Church of S. Giorgio - Petrella Tifernina

Electric power

In 1926, the Biferno river drove numerous hydroelectric plants (Passo Benigno, Imporchia or Gravellina, Molino Celli, Defensa, Pescolardo di Castelpetroso, Donatelli, Riofreddo, Fornici, Ischia, Bovaro, Mulino del Duca, Precettoressa and Rocca), many of which were converted mills. In 1927, the Società Elettrica del Biferno (Biferno Electric Company) began work on the Ripalimosani plant, in Morgia del Medico. A survey of power plants in Italy carried out in 1936 recorded an amazing 14 power stations on the Biferno river. In 1948, following the extremely tough war years, the San Massimo (partially), Riofreddo, Colagrosso (a few hours a day), Biferno, Covatta, Precettoressa, Mulino del Duca and Vallecupa power stations were still in operation. Some of these, following modernisation work, are still ‘gloriously’ in operation. In short, the entire fluvial basin could be seen as an industrial archaeology site or even a hydrolectric power archaeological site.
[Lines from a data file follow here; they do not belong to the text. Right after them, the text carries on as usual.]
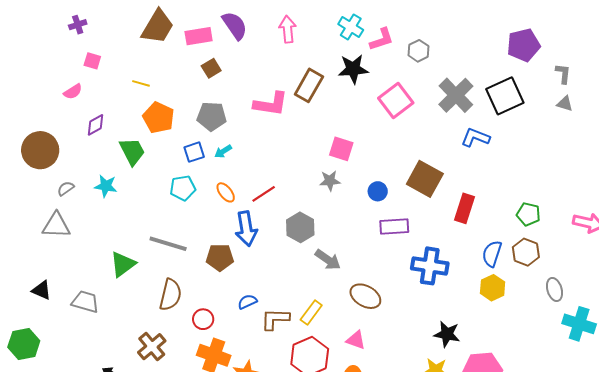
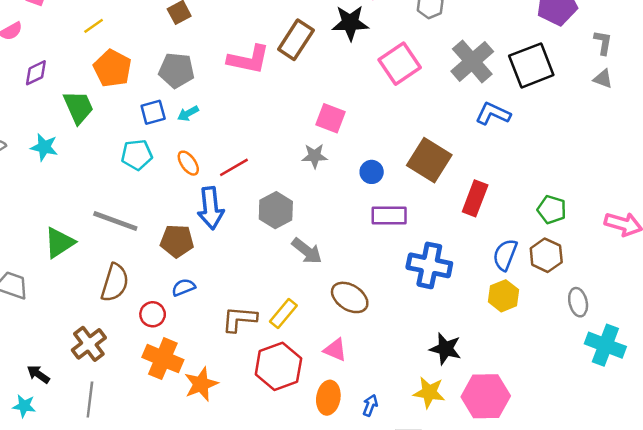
yellow line: (141, 83) -> (94, 26), turned -54
blue semicircle: (247, 302) -> (183, 287), moved

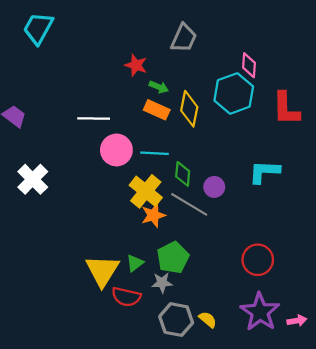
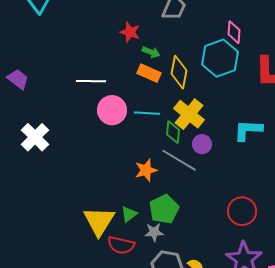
yellow cross: (146, 191) -> (189, 114), moved

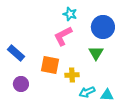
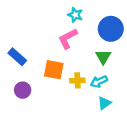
cyan arrow: (87, 92) -> (99, 82), moved
cyan triangle: (107, 95) -> (104, 103), moved, turned -40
Irrigation and drinking water

Naturally, the water from the Biferno has also been used for drinking. In 1928, the Provveditorato alle Opere Pubbliche per gli Abruzzi e Molise (ministry overseeing public works in Abruzzo and Molise) created an ambitious and interesting plan to provide all of the municipalities, on the left and right sides of the river from the source to the sea, with water. In 1932, the engineers Francesco and Ernesto Ruffolo, a father and son team, came up with the idea of ‘robbing’ the water, via a canal, to direct it to Naples. Over the following years, the engineer Nicola Zaccardi from Campobasso studied the ‘Problem of Water in Molise’, suggesting the use of various springs as a solution. About 25 years ago, the Liscione reservoir was built, thus creating the most important irrigation dam in the zone.